In a world overwhelmed with confusing fitness advice, it’s no wonder more of us don’t embrace a healthy lifestyle. Complicated diets and exercise programs can discourage even the most committed individual. Despite its efforts, the fitness industry has made little progress in its campaign to build healthy lifestyles. Some feel that staying healthy is impossible or at least not worth the effort! Fortunately, improving your health does not need to be a painful, uphill battle. There are simple strategies that make a difference when it comes to living better.
Many people believe they are lazy. When asked about their health habits, they acknowledge their unhealthy lifestyle with a degree of shame. However, laziness has little to do with our lifestyle. The tendency towards inactivity and poor eating habits has more to do with the environment. Today, we live in a world engineered to conserve energy. Many of the day-to-day, calorie-burning activities that were once commonplace (cutting the grass, opening the garage door, washing the car, etc.) no longer exist. Opportunities to burn calories have been systematically engineered out of our environment.

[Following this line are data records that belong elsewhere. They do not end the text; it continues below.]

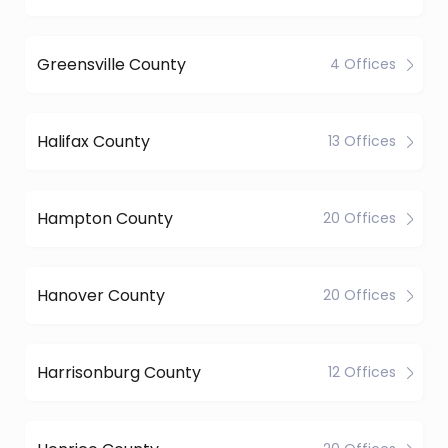
Greensville County
4 Offices
Halifax County
13 Offices
Hampton County
20 Offices
Hanover County
20 Offices
Harrisonburg County
12 Offices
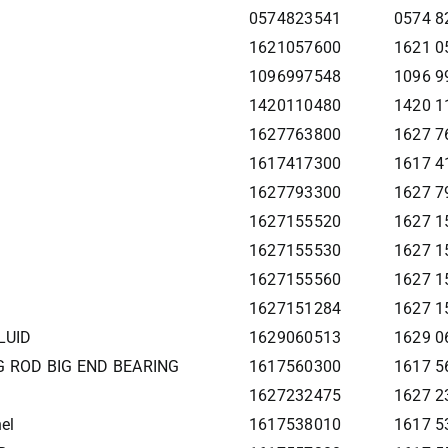
0574823541
0574 8
1621057600
1621 0
1096997548
1096 9
1420110480
1420 1
1627763800
1627 7
1617417300
1617 4
1627793300
1627 7
1627155520
1627 1
1627155530
1627 1
1627155560
1627 1
1627151284
1627 1
LUID
1629060513
1629 0
G ROD BIG END BEARING
1617560300
1617 5
1627232475
1627 2
el
1617538010
1617 5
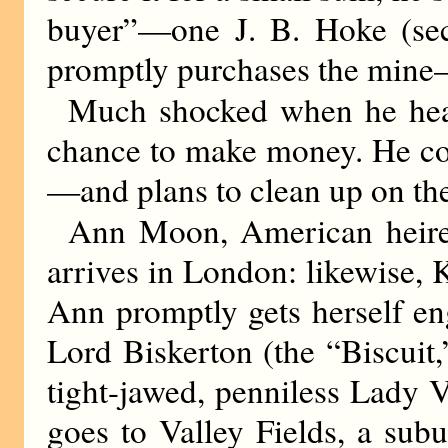
buyer”—one J. B. Hoke (secr
promptly purchases the mine
Much shocked when he hears
chance to make money. He con
—and plans to clean up on the 
Ann Moon, American heires
arrives in London: likewise, K
Ann promptly gets herself en
Lord Biskerton (the “Biscuit
tight-jawed, penniless Lady 
goes to Valley Fields, a subu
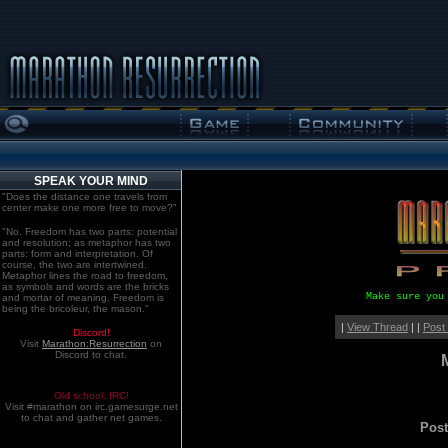
SPEAK YOUR MIND
"Does the distance one travels from
center make one more free to move?"
"No. Freedom has two parts: potential
and resolution; as metaphor has two
parts: form and interpretation. Of
course, the two are intertwined.
Metaphor lines the road to freedom,
as symbols and words are the bricks
Make sure you
and mortar of meaning. Freedom is
being the bricoleur, the mason."
|
View Thread
| |
Post
Discord!
Visit
Marathon:Resurrection
on
Discord to chat.
Old school. IRC!
Visit #marathon on irc.gamesurge.net
to chat and gather net games.
Pos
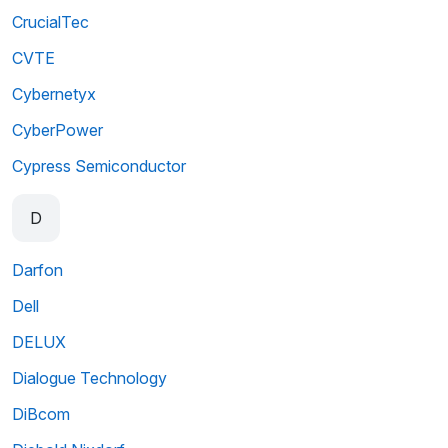
CrucialTec
CVTE
Cybernetyx
CyberPower
Cypress Semiconductor
D
Darfon
Dell
DELUX
Dialogue Technology
DiBcom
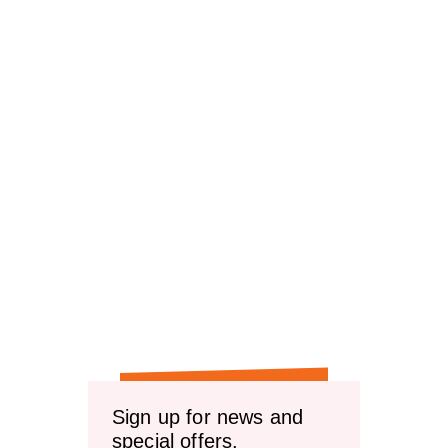
Sign up for news and
special offers.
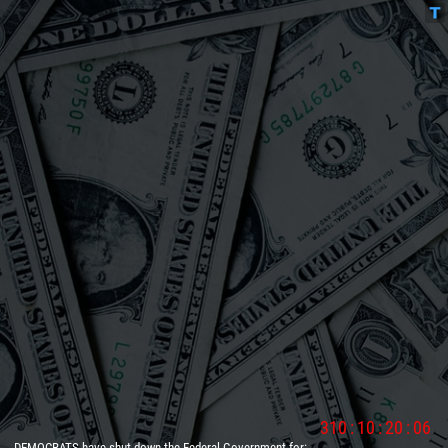
310
:
10
:
20
:
06
DEMOCRATS have shut down the Federal Government for:
__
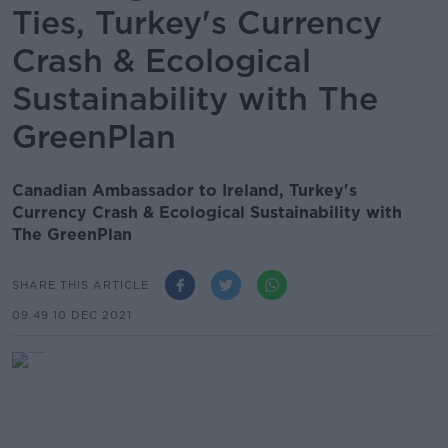
Ties, Turkey's Currency
Crash & Ecological
Sustainability with The
GreenPlan
Canadian Ambassador to Ireland, Turkey's
Currency Crash & Ecological Sustainability with
The GreenPlan
SHARE THIS ARTICLE
09.49 10 DEC 2021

Eating habits have also been affected. We push a button (on the microwave) and consume 3000 calories, or hit the drive-through for some equally high-calorie, dashboard dining. Either way, these behaviors are not biologically driven. They are created by an environment engineered to be efficient. It’s only reasonable to expect that changes of this magnitude would contribute to a life of inactivity and overeating.
For decades, fitness professionals have worked hard to promote healthy lifestyles. Unfortunately, our methods leave a lot to be desired. We have historically taken a bad news approach when it comes to encouraging behavior change. A bad news approach focuses on the downside of inactivity and poor nutrition. As it turns out, telling people they are off track often leaves them feeling worse. It doesn’t take a behavioral scientist to realize that this type of approach doesn’t lead to behavior change.
However, a good news approach can inspire behavior change. A good news approach shows how small changes produce significant health benefits. A good news approach provides hope for a better future. By giving people specific good news examples, they become encouraged and begin taking their health into their own hands. Here are several good news examples to inspire your next step.
Your entire body (including your brain) loves physical activity. A review of 78 studies published in the Journal of Psychosomatic Research concludes that an inactive lifestyle produces unusual stress on brain chemistry. Fortunately, small amounts of activity can offset this stress. A study in the journal, Health Psychology, found that 10 minutes of moderate-intensity, physical activity (i.e., brisk walking) was sufficient to improve mood and reduce fatigue. Recently, Johns Hopkins School of Medicine published a White Paper that reported “Taking regular walks is not just one of the best ways to keep your body healthy, it keeps your mind healthy as well. Building on this idea, Dr. John Raty, Professor of Psychiatry at Harvard Medical School writes in his book Spark, “exercise is an essential nutrient for the brain”. This exercise, brain-power connection, is a good one, given that everyone wants a sharp mind!
It’s amazing, but true, physical activity gets you to behave better. If you were to ask my clients, they would tell you that physical activity is the glue that holds other health habits in place. Making the decision to be active somehow encourages people to engage in other healthy behaviors. I like to think that one good decision leads to another. A landmark study published in the Journal of Nutrition Education and Behavior demonstrates a link between physical activity and other health habits. The scientists in the study coined the term gateway behavior. They concluded that physical activity acts as a gateway behavior leading to other health habits such as improved eating.
Maintaining muscular fitness is more doable than people realize. When done properly, strength training should be brief and infrequent. According to the American College of Sports Medicine (ACSM), two, full-body, strength workouts, per week, can produce significant health benefits. The ACSM goes on to say that “there is overwhelming evidence supporting the health benefits of strength training. In addition, one workout per week can delay the onset of sarcopenia (the age-related loss of muscle and bone). In other words, investing 30 minutes a week can keep you strong as you age. This is good news for anyone that thinks you need to strength train three to five days a week.